Teresa Dovalpage and I have a bit of history. When I lived in Taos, NM, I took her Spanish I class at the university branch where she was a professor. Originally from Cuba, she was a lively prof, and shortly after that she started doing freelance writing in Spanish and English for The Taos News, where I was the editor-in-chief. We became good friends, and I will admit Teresa, who had already written many books, inspired me to stray from writing literary fiction to mysteries. Since then, she has left Taos to work as a professor in the southern part of New Mexico, and I moved east to Western Mass. But we still keep in touch and, yeah, I have read and enjoyed all of her books, including her most recent Death Comes in through the Kitchen. Here. I will let her take over and tell you about her character, Marlene Martínez.

Thank you, Joan, for inviting me to your virtual home!

Teresa in the cruise that inspired the book

Teresa Dovalpage on the cruise that inspired her novel.

I would like to introduce your readers to Marlene Martínez, a character that appeared for the first time in my culinary mystery Death Comes in through the Kitchen (Soho Crime, 2018). The story takes place in 2003, when Marlene is still a young lieutenant in Cuba’s police force:

“She was around twenty-five years old and very tall, with short brown hair and stern gray eyes. Despite her youth, she looked imposing and severe.”

While writing that book, I encountered a problem: I didn’t have the slightest idea of how the Cuban law enforcement operates. So I did what I had learned while working for Joan at The Taos News. I found a source and got all the details. I interviewed a former Cuban cop now settled in Miami who provided me with the information needed to build both character and setting: the way police stations are organized, the fact that they are called “unidades”—that’s why I kept the term in Spanish; using “units” didn’t sound right in English—, and the scanty resources they have at their disposal.
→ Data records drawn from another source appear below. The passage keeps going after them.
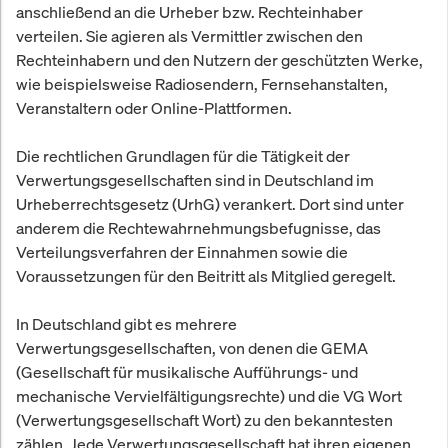
anschließend an die Urheber bzw. Rechteinhaber
verteilen. Sie agieren als Vermittler zwischen den
Rechteinhabern und den Nutzern der geschützten Werke,
wie beispielsweise Radiosendern, Fernsehanstalten,
Veranstaltern oder Online-Plattformen.
Die rechtlichen Grundlagen für die Tätigkeit der
Verwertungsgesellschaften sind in Deutschland im
Urheberrechtsgesetz (UrhG) verankert. Dort sind unter
anderem die Rechtewahrnehmungsbefugnisse, das
Verteilungsverfahren der Einnahmen sowie die
Voraussetzungen für den Beitritt als Mitglied geregelt.
In Deutschland gibt es mehrere
Verwertungsgesellschaften, von denen die GEMA
(Gesellschaft für musikalische Aufführungs- und
mechanische Vervielfältigungsrechte) und die VG Wort
(Verwertungsgesellschaft Wort) zu den bekanntesten
zählen. Jede Verwertungsgesellschaft hat ihren eigenen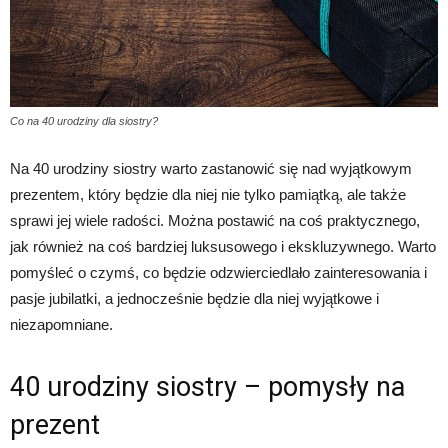
Co na 40 urodziny dla siostry?
Na 40 urodziny siostry warto zastanowić się nad wyjątkowym
prezentem, który będzie dla niej nie tylko pamiątką, ale także
sprawi jej wiele radości. Można postawić na coś praktycznego,
jak również na coś bardziej luksusowego i ekskluzywnego. Warto
pomyśleć o czymś, co będzie odzwierciedlało zainteresowania i
pasje jubilatki, a jednocześnie będzie dla niej wyjątkowe i
niezapomniane.
40 urodziny siostry – pomysły na
prezent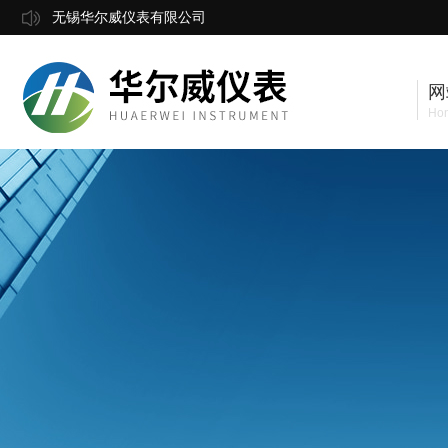
无锡华尔威仪表有限公司
网
Ho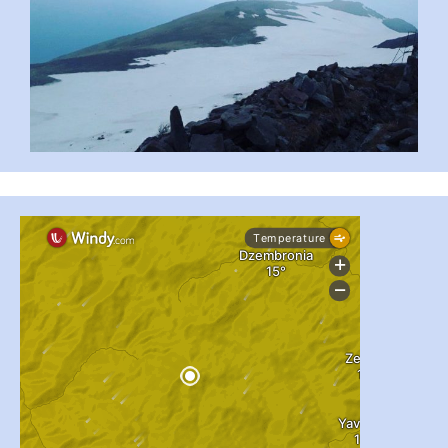
#PipIvanToday
#PipIvanWeather
...

pimrec_project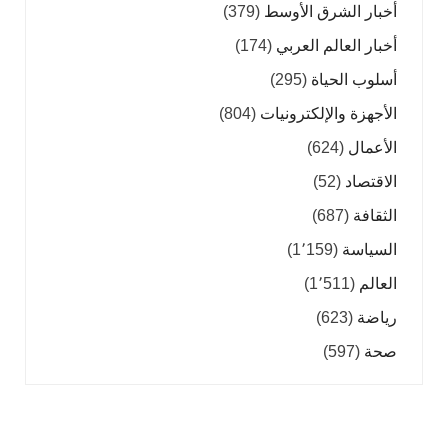
أخبار الشرق الأوسط
(379)
أخبار العالم العربي
(174)
أسلوب الحياة
(295)
الأجهزة والإلكترونيات
(804)
الأعمال
(624)
الاقتصاد
(52)
الثقافة
(687)
السياسة
(1٬159)
العالم
(1٬511)
رياضة
(623)
صحة
(597)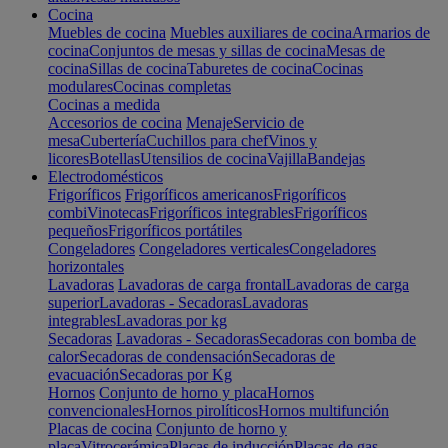
Cocina
Muebles de cocina
Muebles auxiliares de cocina
Armarios de
cocina
Conjuntos de mesas y sillas de cocina
Mesas de
cocina
Sillas de cocina
Taburetes de cocina
Cocinas
modulares
Cocinas completas
Cocinas a medida
Accesorios de cocina
Menaje
Servicio de
mesa
Cubertería
Cuchillos para chef
Vinos y
licores
Botellas
Utensilios de cocina
Vajilla
Bandejas
Electrodomésticos
Frigoríficos
Frigoríficos americanos
Frigoríficos
combi
Vinotecas
Frigoríficos integrables
Frigoríficos
pequeños
Frigoríficos portátiles
Congeladores
Congeladores verticales
Congeladores
horizontales
Lavadoras
Lavadoras de carga frontal
Lavadoras de carga
superior
Lavadoras - Secadoras
Lavadoras
integrables
Lavadoras por kg
Secadoras
Lavadoras - Secadoras
Secadoras con bomba de
calor
Secadoras de condensación
Secadoras de
evacuación
Secadoras por Kg
Hornos
Conjunto de horno y placa
Hornos
convencionales
Hornos pirolíticos
Hornos multifunción
Placas de cocina
Conjunto de horno y
placa
Vitrocerámica
Placas de inducción
Placas de gas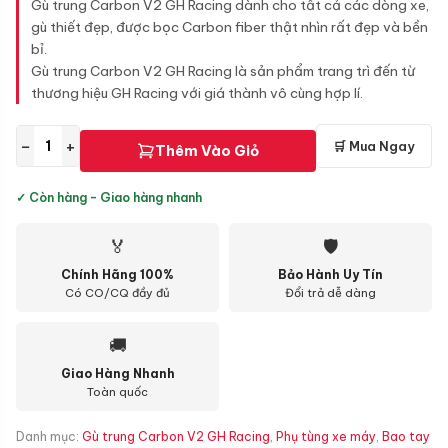
Gù trung Carbon V2 GH Racing dành cho tất cả các dòng xe,
gù thiết đẹp, được bọc Carbon fiber thật nhìn rất đẹp và bền
bỉ.
Gù trung Carbon V2 GH Racing là sản phẩm trang trì đến từ
thương hiệu GH Racing với giá thành vô cùng hợp lí.
−
+
🛒 Mua Ngay
Thêm Vào Giỏ
✓ Còn hàng - Giao hàng nhanh
🏅
🛡
Chính Hãng 100%
Bảo Hành Uy Tín
Có CO/CQ đầy đủ
Đổi trả dễ dàng
🚚
Giao Hàng Nhanh
Toàn quốc
Danh mục:
Gù trung Carbon V2 GH Racing
,
Phụ tùng xe máy
,
Bao tay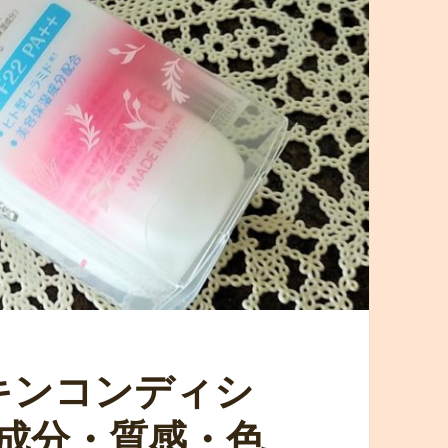
キンコンディシ
成分・質感・色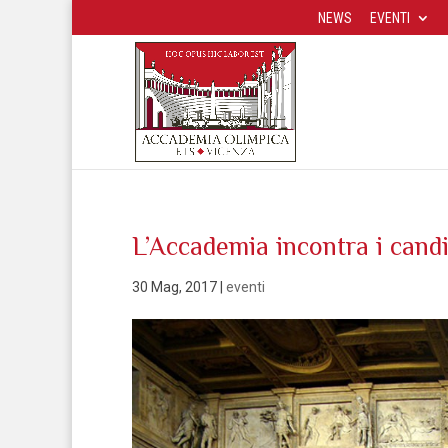
NEWS
EVENTI
L’Accademia incontra i candi
30 Mag, 2017
|
eventi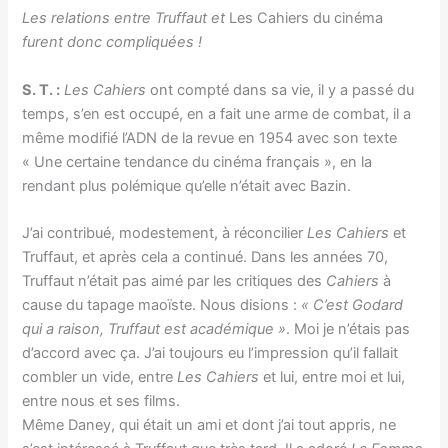
Les relations entre Truffaut et
Les Cahiers du cinéma
furent donc compliquées !
S. T. :
Les Cahiers
ont compté dans sa vie, il y a passé du
temps, s’en est occupé, en a fait une arme de combat, il a
même modifié l’ADN de la revue en 1954 avec son texte
« Une certaine tendance du cinéma français », en la
rendant plus polémique qu’elle n’était avec Bazin.
J’ai contribué, modestement, à réconcilier
Les Cahiers
et
Truffaut, et après cela a continué. Dans les années 70,
Truffaut n’était pas aimé par les critiques des
Cahiers
à
cause du tapage maoïste. Nous disions :
« C’est Godard
qui a raison, Truffaut est académique »
. Moi je n’étais pas
d’accord avec ça. J’ai toujours eu l’impression qu’il fallait
combler un vide, entre
Les
Cahiers
et lui, entre moi et lui,
entre nous et ses films.
Même Daney, qui était un ami et dont j’ai tout appris, ne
Marlene, however, had mostly a supporting role in this book. The real star was Padrino, a detective turned Santeria practitioner and Marlene’s former mentor, who in the end solves the case.

A similar situation happened in my second mystery, Queen of Bones (Soho Crime, 2019).

But by the third book in the series, Marlene was tired of playing second fiddle. And she let it be known. She is quite opinionated, let me tell you! She wanted, and needed, her very own book. And it so happened that the character followed, with some variations, my source’s real-life journey. Marlene’s next appearance was in the novella Death of a Telenovela Star (Soho Crime, 2020). By then, in 2018, she is living in Miami and owns a bakery called La Bakería Cubana.

Death of a Telenovela Star is based on a Caribbean cruise that my husband and I took three years ago, where I witnessed some mischief that provided the initial chispa, that spark that books need to be born into the world. The story is set on a week-long cruise to Mexico and the Caribbean that Marlene has booked as a quinceañera present for her niece Sarita.

“Aboard the North Star were five thousand travelers and one open bar. What could be expected from such a crowd but shenanigans? That’s what Marlene Martínez thought as she looked around her with suspicion. With so many passengers crammed onto the one-thousand-foot boat, something bad was bound to happen.

Her grandfather, bless his soul, used to say, “Somewhere, something bad is happening to somebody right now.” Years ago, Marlene had laughed at his unabashed pessimism, but now, watching from her lounge chair the noisy throng waiting by the pool for their cabins to be ready, she couldn’t avoid a sense of dread.”

When Sarita discovers that a Cuban telenovela star, Carloalberto, is also aboard, and starts obsessing about him, Marlene realizes there’s going to be trouble.

And it will be up to her to keep it at bay.

I hope you enjoy the book!

Muchas gracias.

ABOUT THE AUTHOR: Teresa Dovalpage was born in Havana and now lives in Hobbs, where she is a Spanish and ESL professor at New Mexico Junior College. She has a PhD in Hispanic Literature by the University of New Mexico and has published eleven novels and three collections of short stories. Once in a while she delves into theater. Her plays La Hija de La Llorona and Hasta que el mortgage nos separe (published in Teatro Latino, 2019) have been staged by Aguijón Theater in Chicago.